» **Data for analysis**

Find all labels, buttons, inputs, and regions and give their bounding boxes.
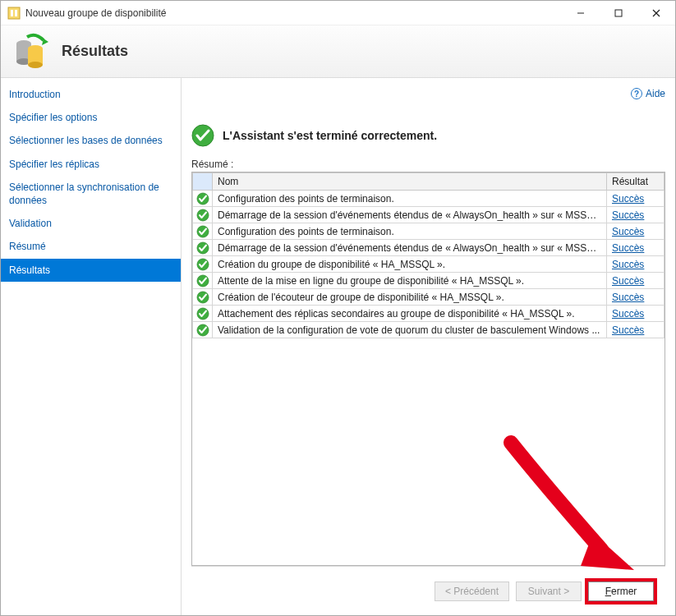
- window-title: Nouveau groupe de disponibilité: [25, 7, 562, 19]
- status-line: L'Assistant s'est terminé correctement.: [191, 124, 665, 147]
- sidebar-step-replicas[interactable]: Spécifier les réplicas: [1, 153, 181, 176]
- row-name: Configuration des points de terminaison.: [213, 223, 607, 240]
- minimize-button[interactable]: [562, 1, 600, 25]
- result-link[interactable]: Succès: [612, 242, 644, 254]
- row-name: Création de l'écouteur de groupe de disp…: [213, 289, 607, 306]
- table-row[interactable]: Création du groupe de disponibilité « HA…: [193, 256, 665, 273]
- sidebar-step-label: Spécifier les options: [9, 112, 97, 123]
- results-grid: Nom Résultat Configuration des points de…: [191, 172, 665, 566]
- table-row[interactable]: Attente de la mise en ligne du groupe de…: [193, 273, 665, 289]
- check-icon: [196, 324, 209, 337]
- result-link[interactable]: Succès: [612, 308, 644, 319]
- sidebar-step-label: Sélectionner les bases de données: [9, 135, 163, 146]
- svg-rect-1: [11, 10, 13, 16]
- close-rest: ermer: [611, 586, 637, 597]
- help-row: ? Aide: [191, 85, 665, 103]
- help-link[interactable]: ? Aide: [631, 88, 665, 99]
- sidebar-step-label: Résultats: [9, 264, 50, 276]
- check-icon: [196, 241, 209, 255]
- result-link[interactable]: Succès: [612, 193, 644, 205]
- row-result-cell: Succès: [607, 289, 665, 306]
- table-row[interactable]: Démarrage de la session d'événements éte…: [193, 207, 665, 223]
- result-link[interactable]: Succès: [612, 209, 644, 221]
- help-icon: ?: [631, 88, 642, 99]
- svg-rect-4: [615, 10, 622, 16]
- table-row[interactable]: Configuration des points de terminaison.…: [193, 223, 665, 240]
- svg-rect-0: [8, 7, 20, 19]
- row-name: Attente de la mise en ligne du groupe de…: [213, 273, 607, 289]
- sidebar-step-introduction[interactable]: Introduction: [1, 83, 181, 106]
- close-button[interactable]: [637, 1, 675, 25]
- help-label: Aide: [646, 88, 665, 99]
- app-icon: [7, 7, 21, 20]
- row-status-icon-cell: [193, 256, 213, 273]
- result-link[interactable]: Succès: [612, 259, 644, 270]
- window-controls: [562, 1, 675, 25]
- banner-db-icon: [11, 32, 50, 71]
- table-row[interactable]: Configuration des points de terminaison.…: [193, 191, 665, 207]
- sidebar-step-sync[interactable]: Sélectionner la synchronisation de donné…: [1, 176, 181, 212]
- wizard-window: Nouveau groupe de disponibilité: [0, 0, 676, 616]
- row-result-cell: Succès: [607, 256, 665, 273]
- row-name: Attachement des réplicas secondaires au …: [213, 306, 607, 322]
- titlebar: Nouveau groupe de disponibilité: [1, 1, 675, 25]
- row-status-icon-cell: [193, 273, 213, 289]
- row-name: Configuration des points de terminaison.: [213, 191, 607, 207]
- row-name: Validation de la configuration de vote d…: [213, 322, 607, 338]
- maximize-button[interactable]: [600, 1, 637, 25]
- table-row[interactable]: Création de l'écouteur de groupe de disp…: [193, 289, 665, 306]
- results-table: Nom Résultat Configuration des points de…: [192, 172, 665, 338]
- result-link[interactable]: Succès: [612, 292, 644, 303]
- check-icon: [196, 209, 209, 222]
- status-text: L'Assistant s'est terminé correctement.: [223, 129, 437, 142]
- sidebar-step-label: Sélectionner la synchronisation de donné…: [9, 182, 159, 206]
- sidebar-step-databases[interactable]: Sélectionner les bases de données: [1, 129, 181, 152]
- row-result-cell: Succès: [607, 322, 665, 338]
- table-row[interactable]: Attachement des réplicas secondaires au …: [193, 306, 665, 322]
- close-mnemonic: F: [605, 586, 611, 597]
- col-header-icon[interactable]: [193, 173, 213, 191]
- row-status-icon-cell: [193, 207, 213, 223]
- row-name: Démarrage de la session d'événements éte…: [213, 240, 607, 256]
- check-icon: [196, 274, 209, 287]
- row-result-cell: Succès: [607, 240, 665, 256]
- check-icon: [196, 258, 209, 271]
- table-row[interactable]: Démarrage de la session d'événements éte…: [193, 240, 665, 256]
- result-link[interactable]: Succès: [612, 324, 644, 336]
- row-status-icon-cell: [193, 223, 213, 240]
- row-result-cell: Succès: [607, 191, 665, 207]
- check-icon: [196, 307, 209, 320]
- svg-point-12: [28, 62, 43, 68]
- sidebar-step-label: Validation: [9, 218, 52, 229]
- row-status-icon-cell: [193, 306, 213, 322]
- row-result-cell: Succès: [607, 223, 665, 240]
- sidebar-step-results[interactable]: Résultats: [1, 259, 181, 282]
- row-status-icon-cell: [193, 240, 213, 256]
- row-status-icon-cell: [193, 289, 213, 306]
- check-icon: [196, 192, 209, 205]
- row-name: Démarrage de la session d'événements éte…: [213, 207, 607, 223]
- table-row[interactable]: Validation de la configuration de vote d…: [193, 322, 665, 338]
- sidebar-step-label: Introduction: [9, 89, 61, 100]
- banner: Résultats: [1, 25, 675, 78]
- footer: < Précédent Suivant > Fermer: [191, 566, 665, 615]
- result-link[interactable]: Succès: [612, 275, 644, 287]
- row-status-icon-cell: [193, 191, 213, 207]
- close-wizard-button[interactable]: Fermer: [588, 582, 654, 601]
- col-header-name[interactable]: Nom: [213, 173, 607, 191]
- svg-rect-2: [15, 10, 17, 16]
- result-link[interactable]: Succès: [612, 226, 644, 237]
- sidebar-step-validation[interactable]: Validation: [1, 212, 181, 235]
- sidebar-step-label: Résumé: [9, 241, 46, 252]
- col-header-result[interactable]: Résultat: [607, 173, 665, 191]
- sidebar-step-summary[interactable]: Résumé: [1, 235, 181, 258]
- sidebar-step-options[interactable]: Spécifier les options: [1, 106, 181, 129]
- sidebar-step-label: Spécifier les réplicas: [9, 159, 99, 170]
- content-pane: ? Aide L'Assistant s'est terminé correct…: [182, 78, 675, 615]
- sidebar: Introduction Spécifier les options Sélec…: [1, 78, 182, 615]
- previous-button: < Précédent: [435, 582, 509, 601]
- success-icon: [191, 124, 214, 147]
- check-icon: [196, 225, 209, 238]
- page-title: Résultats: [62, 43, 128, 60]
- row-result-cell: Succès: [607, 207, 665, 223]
==
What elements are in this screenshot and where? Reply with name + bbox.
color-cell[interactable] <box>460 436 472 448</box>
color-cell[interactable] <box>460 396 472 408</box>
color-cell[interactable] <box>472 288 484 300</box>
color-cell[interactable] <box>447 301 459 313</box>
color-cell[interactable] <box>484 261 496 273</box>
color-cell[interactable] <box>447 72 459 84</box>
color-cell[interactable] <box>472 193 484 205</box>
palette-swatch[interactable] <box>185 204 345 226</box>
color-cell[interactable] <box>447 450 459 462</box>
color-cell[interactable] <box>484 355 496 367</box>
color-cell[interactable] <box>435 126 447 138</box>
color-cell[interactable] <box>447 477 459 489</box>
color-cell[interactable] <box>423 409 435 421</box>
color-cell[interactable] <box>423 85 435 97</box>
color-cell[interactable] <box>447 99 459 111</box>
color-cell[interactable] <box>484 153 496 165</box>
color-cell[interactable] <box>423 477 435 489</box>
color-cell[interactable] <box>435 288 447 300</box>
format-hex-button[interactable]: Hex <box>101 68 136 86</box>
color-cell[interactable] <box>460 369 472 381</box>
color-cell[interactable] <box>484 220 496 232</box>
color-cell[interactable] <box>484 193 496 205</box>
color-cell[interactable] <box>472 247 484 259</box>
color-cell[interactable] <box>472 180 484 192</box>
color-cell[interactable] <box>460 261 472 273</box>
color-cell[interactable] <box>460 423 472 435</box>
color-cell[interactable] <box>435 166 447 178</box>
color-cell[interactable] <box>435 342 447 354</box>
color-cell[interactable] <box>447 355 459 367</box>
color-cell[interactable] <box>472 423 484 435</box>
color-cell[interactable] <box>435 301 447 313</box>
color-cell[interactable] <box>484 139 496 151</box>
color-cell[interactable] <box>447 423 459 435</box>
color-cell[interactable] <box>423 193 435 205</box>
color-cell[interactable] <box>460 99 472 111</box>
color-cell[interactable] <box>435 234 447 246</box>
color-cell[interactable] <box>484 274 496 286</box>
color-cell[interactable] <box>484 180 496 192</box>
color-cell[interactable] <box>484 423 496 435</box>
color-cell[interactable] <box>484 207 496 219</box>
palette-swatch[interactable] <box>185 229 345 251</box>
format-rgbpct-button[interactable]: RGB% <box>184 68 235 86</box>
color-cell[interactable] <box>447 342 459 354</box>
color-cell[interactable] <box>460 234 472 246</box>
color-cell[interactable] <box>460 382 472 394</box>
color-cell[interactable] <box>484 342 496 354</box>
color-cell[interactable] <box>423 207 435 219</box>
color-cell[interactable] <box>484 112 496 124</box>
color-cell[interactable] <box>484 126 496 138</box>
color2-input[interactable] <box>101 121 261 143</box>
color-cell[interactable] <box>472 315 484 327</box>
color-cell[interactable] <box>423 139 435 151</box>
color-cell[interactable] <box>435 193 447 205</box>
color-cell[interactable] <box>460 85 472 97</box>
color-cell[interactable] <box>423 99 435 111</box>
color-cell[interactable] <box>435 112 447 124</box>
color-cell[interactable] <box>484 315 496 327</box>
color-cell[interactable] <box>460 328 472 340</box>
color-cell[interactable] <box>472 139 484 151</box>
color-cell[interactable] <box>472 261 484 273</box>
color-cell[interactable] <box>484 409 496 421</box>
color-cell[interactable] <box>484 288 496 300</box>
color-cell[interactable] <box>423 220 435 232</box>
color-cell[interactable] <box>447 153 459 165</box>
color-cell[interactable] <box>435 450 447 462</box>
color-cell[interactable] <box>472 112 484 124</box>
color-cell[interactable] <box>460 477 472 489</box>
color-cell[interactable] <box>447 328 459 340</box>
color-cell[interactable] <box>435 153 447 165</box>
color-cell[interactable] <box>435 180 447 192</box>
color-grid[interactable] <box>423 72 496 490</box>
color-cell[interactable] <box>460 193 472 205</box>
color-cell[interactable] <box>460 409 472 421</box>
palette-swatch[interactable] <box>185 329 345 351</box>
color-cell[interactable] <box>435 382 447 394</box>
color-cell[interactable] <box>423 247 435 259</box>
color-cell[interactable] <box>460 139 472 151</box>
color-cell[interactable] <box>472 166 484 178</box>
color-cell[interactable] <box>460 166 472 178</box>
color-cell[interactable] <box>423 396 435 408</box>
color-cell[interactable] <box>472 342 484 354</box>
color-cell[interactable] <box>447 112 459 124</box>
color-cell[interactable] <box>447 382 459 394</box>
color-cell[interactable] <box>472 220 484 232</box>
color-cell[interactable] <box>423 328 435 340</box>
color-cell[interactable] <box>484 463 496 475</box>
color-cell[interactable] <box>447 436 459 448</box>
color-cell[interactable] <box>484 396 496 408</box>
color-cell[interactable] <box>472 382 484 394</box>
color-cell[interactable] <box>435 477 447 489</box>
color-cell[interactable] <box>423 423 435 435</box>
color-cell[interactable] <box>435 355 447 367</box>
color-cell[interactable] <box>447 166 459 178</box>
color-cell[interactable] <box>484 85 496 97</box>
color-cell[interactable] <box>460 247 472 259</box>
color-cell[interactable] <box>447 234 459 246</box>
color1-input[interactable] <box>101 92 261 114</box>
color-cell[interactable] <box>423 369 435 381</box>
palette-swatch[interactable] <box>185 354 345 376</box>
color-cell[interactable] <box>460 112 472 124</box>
---
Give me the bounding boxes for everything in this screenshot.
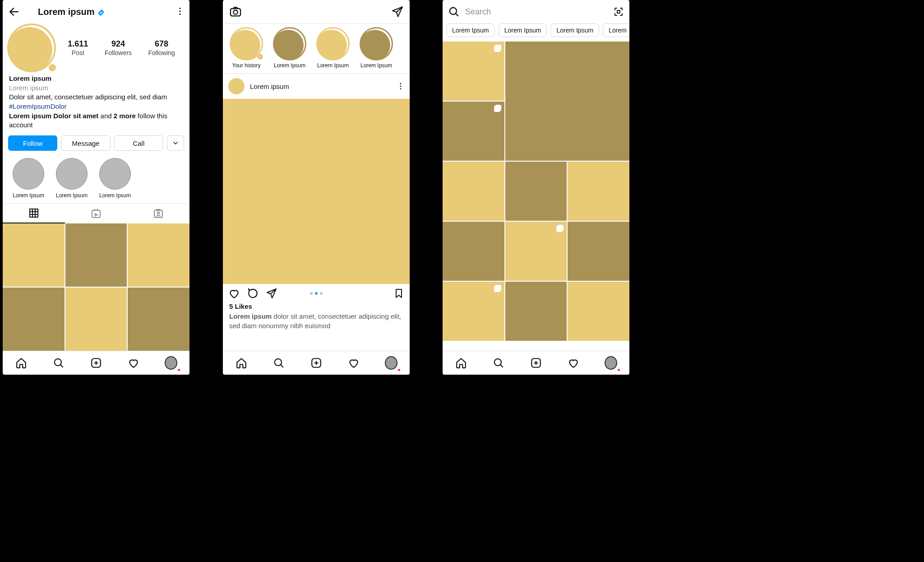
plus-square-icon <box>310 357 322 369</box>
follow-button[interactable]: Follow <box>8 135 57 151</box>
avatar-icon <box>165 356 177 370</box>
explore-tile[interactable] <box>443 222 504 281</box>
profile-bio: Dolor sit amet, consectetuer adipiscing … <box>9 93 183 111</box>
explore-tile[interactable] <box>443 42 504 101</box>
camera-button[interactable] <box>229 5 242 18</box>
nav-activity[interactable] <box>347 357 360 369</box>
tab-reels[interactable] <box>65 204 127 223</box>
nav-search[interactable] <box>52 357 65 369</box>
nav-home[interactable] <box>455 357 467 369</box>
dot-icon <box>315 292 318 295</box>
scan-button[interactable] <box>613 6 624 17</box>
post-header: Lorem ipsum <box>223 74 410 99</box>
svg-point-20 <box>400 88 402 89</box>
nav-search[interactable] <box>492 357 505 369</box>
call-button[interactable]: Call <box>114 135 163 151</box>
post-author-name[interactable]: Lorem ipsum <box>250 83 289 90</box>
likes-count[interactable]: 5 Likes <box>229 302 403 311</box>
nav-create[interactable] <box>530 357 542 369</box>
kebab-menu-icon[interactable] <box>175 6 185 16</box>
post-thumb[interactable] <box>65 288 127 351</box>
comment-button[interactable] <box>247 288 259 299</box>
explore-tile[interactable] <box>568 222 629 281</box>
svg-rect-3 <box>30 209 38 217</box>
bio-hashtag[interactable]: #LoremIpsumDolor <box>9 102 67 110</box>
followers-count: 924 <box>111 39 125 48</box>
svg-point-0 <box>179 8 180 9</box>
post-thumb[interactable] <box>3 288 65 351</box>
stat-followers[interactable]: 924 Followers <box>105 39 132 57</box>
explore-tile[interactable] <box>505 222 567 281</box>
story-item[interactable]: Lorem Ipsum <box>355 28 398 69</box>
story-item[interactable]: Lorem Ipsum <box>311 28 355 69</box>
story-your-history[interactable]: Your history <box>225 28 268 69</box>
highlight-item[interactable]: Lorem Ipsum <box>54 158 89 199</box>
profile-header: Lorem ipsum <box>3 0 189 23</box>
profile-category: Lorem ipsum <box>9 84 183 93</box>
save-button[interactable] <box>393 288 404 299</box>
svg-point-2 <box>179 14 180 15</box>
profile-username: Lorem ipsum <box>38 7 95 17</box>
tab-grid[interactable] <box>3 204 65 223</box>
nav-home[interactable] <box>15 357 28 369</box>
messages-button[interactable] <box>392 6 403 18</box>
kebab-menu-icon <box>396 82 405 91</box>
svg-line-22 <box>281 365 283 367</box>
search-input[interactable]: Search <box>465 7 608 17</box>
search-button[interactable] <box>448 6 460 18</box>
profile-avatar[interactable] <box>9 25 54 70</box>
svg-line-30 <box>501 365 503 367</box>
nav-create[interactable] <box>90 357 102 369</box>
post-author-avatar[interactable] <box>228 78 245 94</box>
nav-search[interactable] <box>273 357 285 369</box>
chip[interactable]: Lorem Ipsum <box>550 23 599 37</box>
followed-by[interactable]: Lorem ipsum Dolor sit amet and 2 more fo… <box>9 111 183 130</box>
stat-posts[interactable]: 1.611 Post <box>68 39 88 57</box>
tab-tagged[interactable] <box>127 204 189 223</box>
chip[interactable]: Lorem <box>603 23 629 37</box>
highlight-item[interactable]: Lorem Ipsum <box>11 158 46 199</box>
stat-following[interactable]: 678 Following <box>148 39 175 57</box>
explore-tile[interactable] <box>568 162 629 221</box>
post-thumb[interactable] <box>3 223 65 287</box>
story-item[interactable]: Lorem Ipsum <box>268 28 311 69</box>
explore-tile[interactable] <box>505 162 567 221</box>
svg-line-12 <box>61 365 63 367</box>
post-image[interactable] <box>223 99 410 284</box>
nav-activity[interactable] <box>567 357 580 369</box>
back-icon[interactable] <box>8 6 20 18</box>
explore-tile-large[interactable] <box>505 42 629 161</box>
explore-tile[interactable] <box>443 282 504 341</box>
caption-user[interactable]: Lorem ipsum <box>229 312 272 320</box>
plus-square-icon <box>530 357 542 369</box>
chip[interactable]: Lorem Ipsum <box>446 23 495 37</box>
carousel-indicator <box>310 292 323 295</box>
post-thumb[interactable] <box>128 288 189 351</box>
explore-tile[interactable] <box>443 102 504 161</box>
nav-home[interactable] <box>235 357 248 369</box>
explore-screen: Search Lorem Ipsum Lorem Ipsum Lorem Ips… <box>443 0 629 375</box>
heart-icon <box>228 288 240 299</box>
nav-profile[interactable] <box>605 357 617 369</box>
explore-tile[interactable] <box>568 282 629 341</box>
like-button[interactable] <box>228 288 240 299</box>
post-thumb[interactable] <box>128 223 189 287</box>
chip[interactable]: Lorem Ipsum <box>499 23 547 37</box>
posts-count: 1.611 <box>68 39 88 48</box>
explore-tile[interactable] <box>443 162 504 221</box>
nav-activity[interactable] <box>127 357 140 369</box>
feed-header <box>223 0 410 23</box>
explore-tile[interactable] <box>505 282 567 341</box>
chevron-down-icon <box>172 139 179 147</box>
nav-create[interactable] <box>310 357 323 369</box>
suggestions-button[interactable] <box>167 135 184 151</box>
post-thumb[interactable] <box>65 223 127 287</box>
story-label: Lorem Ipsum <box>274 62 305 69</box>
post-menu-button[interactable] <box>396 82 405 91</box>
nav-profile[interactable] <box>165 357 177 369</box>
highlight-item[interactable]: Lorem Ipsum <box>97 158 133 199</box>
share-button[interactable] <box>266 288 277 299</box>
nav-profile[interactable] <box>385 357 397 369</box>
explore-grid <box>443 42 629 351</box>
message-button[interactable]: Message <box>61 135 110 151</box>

» **Work required**
Where a line of the data includes the string "home", list that line.

» **Response to this task**
nav-home[interactable] <box>455 357 467 369</box>
nav-home[interactable] <box>15 357 28 369</box>
nav-home[interactable] <box>235 357 248 369</box>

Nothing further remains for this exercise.